The Open Compute Project (OCP) has created the OCP Telco Project, focused on data center technologies for telecom companies. AT&T, Deutsche Telekom, EE, SK Telecom (News - Alert) and Verizon are the initial participants.
OCP focuses on encouraging open-source contributions for networking, servers, storage and Open Rack. The OCP (News - Alert) Telco Project continues this trend, as an open forum to advance the following objectives: Communicating telco technical requirements effectively to the OCP community; strengthening the OCP ecosystem to address the deployment and operational needs of telcos; and bringing OCP innovations to telco data center infrastructure for increased cost-savings and agility.
“OCP community momentum is strong, and we get closer to our vision of better and more open hardware development each time a new industry embraces the principles of openness and customization,” said Jason Taylor, president and chairman of the OCP Board and VP of infrastructure at Facebook (News - Alert). “Leaders in telecommunications embracing OCP signify the start of a new and exciting chapter as we work together to enable better designs, easier adoption, and efficiency gains across the board.”
Service providers are increasingly embracing open hardware approaches, which abstract the software layer from the server, paving the way for network function virtualization (NFV) and software defined networking (SDN). This shift to cloud-based architectures allows carriers to support personalized, flexible services that dovetail with customer demand for an ever-widening array of smart devices, ubiquitous mobility and data-driven business strategies.
When implemented with carrier-grade best practices, including using open standards and approaches, NFV allows exponentially greater service agility, so that offerings are provisioned in seconds instead of days. It also boosts data flow velocity and data analytics velocity to support fresh revenue generation, increased competitive viability, and operational optimization and cost-savings.
Some carriers are first-movers in this: AT&T (News - Alert), for instance, has said that it will virtualize 75 percent of its network functions by 2020.
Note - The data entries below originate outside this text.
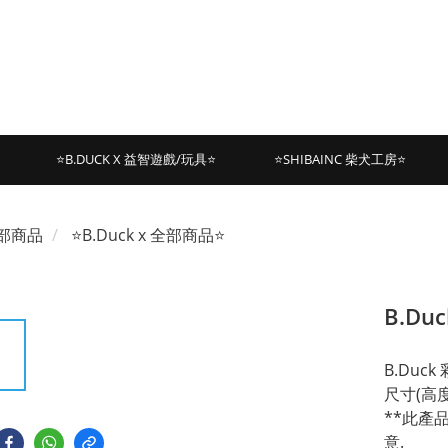
⭐B.DUCK X 益智遊戲/玩具⭐
⭐SHIBAINC 柴犬工房⭐
部商品
⭐B.Duck x 全部商品⭐
B.Du
B.Duc
尺寸(高度)
**此產
意.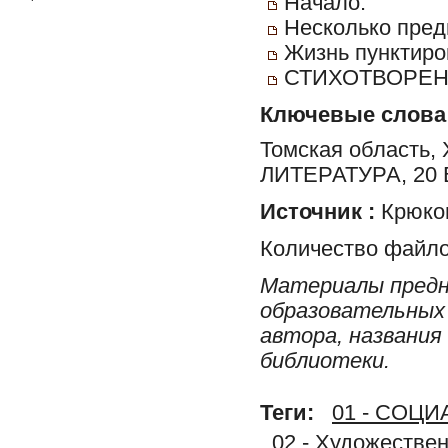
Начало.
Несколько пред
Жизнь пунктиром
СТИХОТВОРЕН
Ключевые слова
Томская област
ЛИТЕРАТУРА, 20
Источник :
Крюков
Количество файло
Материалы предн
образовательных 
автора, названия
библиотеки.
Теги:
01 - СОЦ
02 - Художестве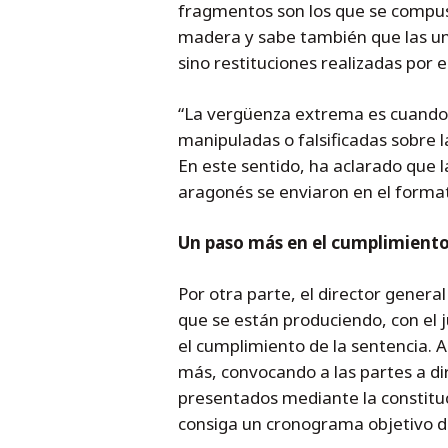
fragmentos son los que se compusi
madera y sabe también que las un
sino restituciones realizadas por 
“La vergüenza extrema es cuando
manipuladas o falsificadas sobre la
En este sentido, ha aclarado que l
aragonés se enviaron en el format
Un paso más en el cumplimiento
Por otra parte, el director gener
que se están produciendo, con el
el cumplimiento de la sentencia. 
más, convocando a las partes a di
presentados mediante la constituc
consiga un cronograma objetivo di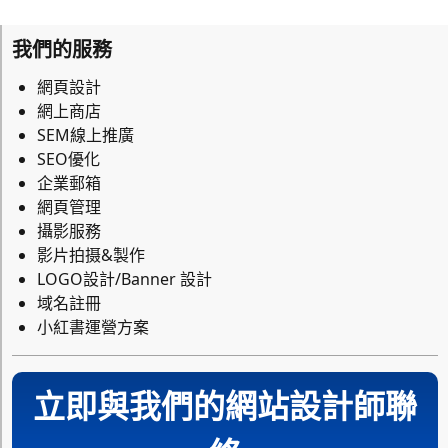
我們的服務
網頁設計
網上商店
SEM線上推廣
SEO優化
企業郵箱
網頁管理
攝影服務
影片拍摄&製作
LOGO設計/Banner 設計
域名註冊
小紅書運營方案
立即與我們的網站設計師聯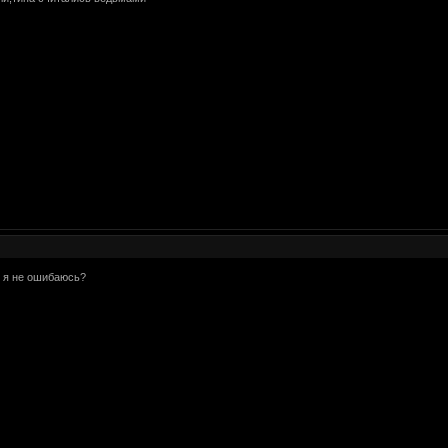
ли я не ошибаюсь?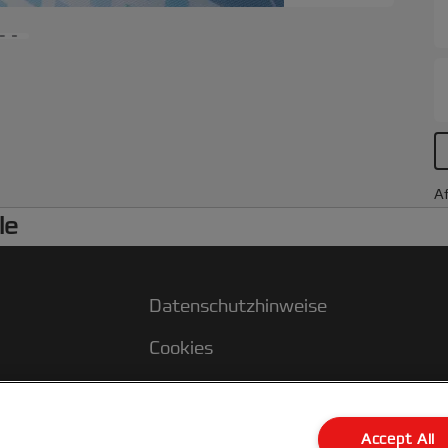
Af
le
Datenschutzhinweise
Cookies
Legal Notice
Impressum
Accept All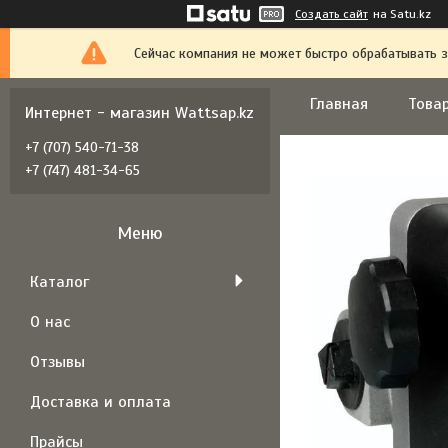
Создать сайт
на Satu.kz
Сейчас компания не может быстро обрабатывать з
Главная
Товар
Интернет - магазин Wattsap.kz
+7 (707) 540-71-38
+7 (747) 481-34-65
Каталог
О нас
Отзывы
Доставка и оплата
Прайсы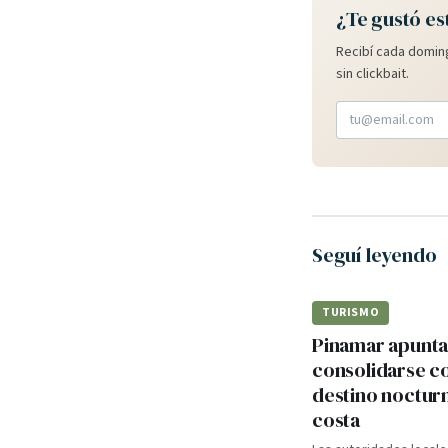
¿Te gustó es
Recibí cada doming
sin clickbait.
Seguí leyendo
TURISMO
Pinamar apunta
consolidarse 
destino nocturn
costa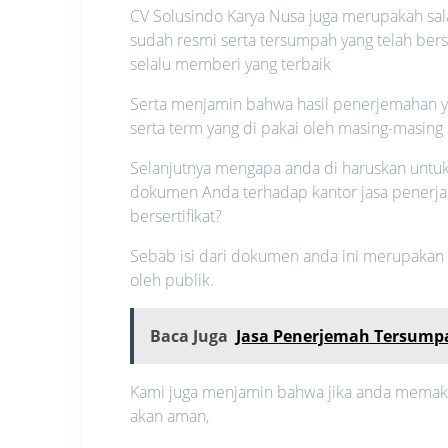
CV Solusindo Karya Nusa juga merupakah sal
sudah resmi serta tersumpah yang telah ber
selalu memberi yang terbaik
Serta menjamin bahwa hasil penerjemahan ya
serta term yang di pakai oleh masing-masing 
Selanjutnya mengapa anda di haruskan unt
dokumen Anda terhadap kantor jasa penerja
bersertifikat?
Sebab isi dari dokumen anda ini merupakan su
oleh publik.
Baca Juga
Jasa Penerjemah Tersumpa
Kami juga menjamin bahwa jika anda memakai 
akan aman,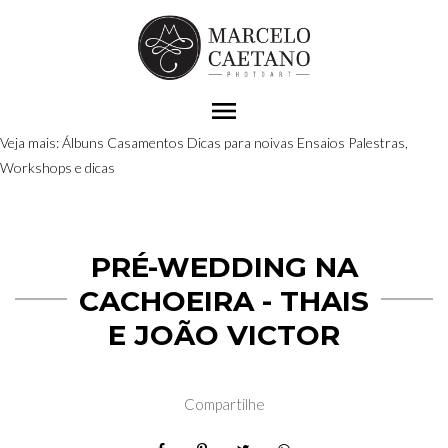
menu
Veja mais:
Álbuns
Casamentos
Dicas para noivas
Ensaios
Palestras,
Workshops e dicas
PRÉ-WEDDING NA
CACHOEIRA - THAIS
E JOÃO VICTOR
Compartilhe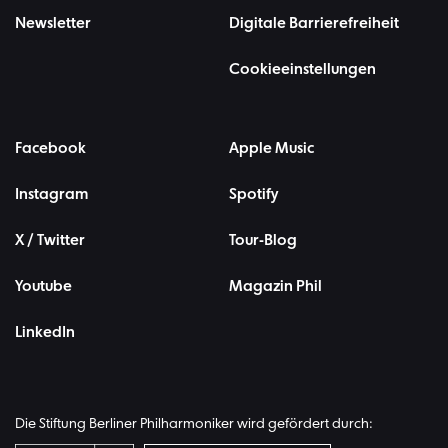
Newsletter
Digitale Barrierefreiheit
Cookieeinstellungen
Facebook
Apple Music
Instagram
Spotify
X / Twitter
Tour-Blog
Youtube
Magazin Phil
LinkedIn
Die Stiftung Berliner Philharmoniker wird gefördert durch: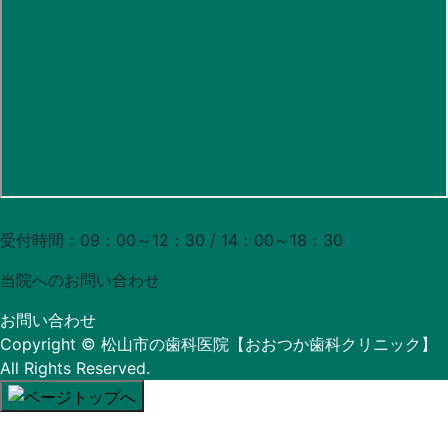
089-968-8383
受付時間：09：00～12：30 / 14：00～18：30
当院への
お問い合わせ
お問い合わせ
Copyright
© 松山市の歯科医院【おおつか歯科クリニック】
All Rights Reserved.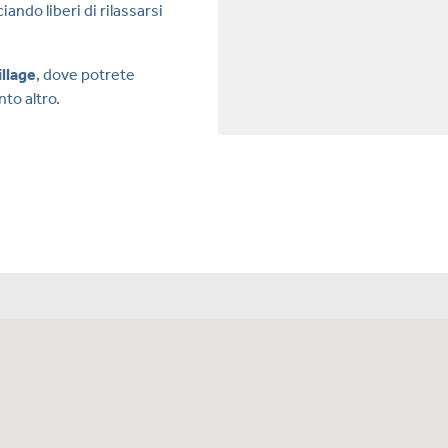
iando liberi di rilassarsi
illage
, dove potrete
nto altro.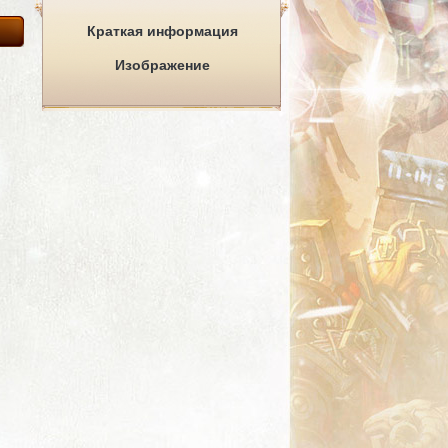
Краткая информация
Изображение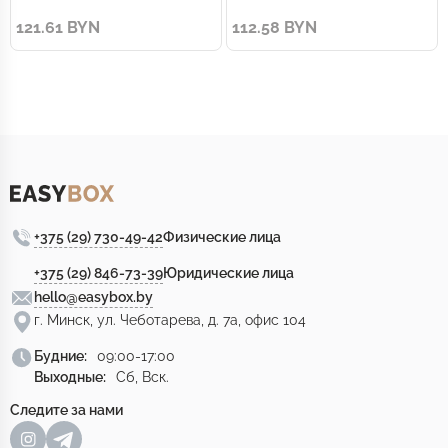
термометр Клипер
121.61 BYN
112.58 BYN
+375 (29) 730-49-42
Физические лица
+375 (29) 846-73-39
Юридические лица
hello@easybox.by
г. Минск, ул. Чеботарева, д. 7а, офис 104
Будние:
09:00-17:00
Выходные:
Сб, Вск.
Следите за нами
“To do that, we need to move to a model of sophisticated software running on commodity hardware,” said Andre Fuetsch, SVP of architecture and design at AT&T. “We’re becoming a software and networking company. As a result, our central offices are going to look a lot more like data centers as we evolve our networking infrastructure.”
He added, “The Open Compute Project is innovating rapidly in this area, and we’re thrilled to be collaborating with the community of engineers and developers that are driving the evolution. We look forward to our vendors and other industry players supporting this initiative, as well.”